Use of proxy votes at a December 19 meeting to select nominees for appointment to the District 5 senate seat formerly held by Kelli Ward sparked some bickering within the Mohave County republican party. County GOP Chairman Mike Ward said he is not concerned that the infighting will harm party efforts.
“I don’t feel it’s problematic. I think maybe that it’s been overblown as an issue,” Ward said. “I don’t plan to get caught up in it.”
Ward said there’s no doubt that an orchestrated proxy harvesting effort led to the nominations of Sue Donahue, LaJuanna Gillette and George Schnittgrund. The Board of Supervisors selected Donahue, who has been sworn in as senator.

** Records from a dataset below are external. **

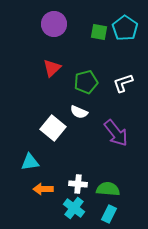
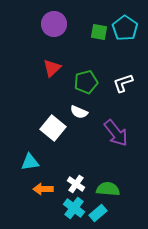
white cross: moved 2 px left; rotated 30 degrees clockwise
cyan rectangle: moved 11 px left, 1 px up; rotated 24 degrees clockwise
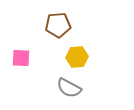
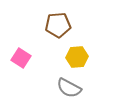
pink square: rotated 30 degrees clockwise
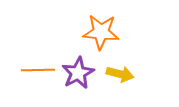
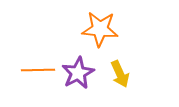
orange star: moved 1 px left, 3 px up
yellow arrow: rotated 52 degrees clockwise
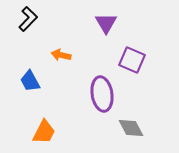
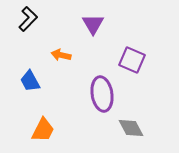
purple triangle: moved 13 px left, 1 px down
orange trapezoid: moved 1 px left, 2 px up
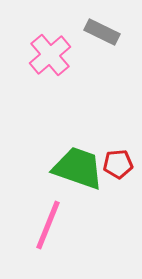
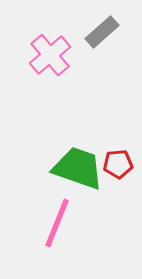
gray rectangle: rotated 68 degrees counterclockwise
pink line: moved 9 px right, 2 px up
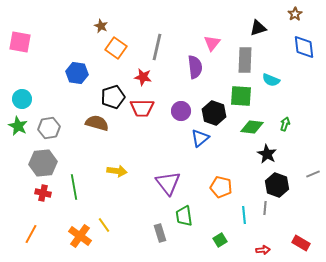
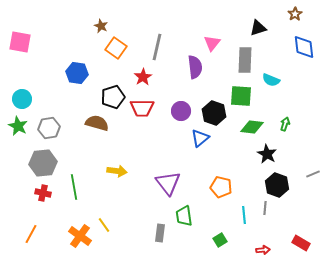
red star at (143, 77): rotated 30 degrees clockwise
gray rectangle at (160, 233): rotated 24 degrees clockwise
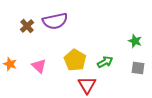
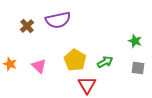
purple semicircle: moved 3 px right, 1 px up
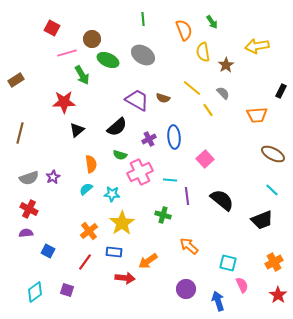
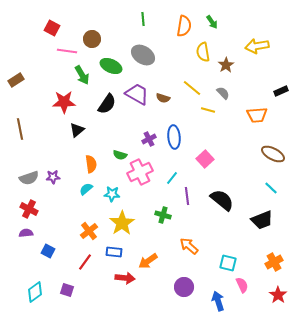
orange semicircle at (184, 30): moved 4 px up; rotated 30 degrees clockwise
pink line at (67, 53): moved 2 px up; rotated 24 degrees clockwise
green ellipse at (108, 60): moved 3 px right, 6 px down
black rectangle at (281, 91): rotated 40 degrees clockwise
purple trapezoid at (137, 100): moved 6 px up
yellow line at (208, 110): rotated 40 degrees counterclockwise
black semicircle at (117, 127): moved 10 px left, 23 px up; rotated 15 degrees counterclockwise
brown line at (20, 133): moved 4 px up; rotated 25 degrees counterclockwise
purple star at (53, 177): rotated 24 degrees clockwise
cyan line at (170, 180): moved 2 px right, 2 px up; rotated 56 degrees counterclockwise
cyan line at (272, 190): moved 1 px left, 2 px up
purple circle at (186, 289): moved 2 px left, 2 px up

“It was clear that there was a panel of candidates where all of the votes went to the same three people. It was clear that there was a grouping of candidates that people got together and decided they were going to vote for. That decision was made before the meeting ever started,” Ward said. Yet, he said lobbying and working to earn blocks of votes is part of American politics and is allowed under republican party guidelines.
“That’s totally within the rules. Nobody’s broken the rules. It’s the way the bylaws are written,” Ward said.
Ward said he would like to propose some precinct committee (PC) bylaw reforms during the party’s quarterly meeting in April. He favors precinct committee people who will work for the party rather than simply handing their votes over for colleagues to cast.
“I would rather have fewer PC’s rather than PC’s that basically get elected only so that they can give a piece of paper to another PC to vote for them,” Ward said. “PC’s are supposed to be the workforce of the party. They’re supposed to be knocking on doors, working phone calls and getting out the vote.”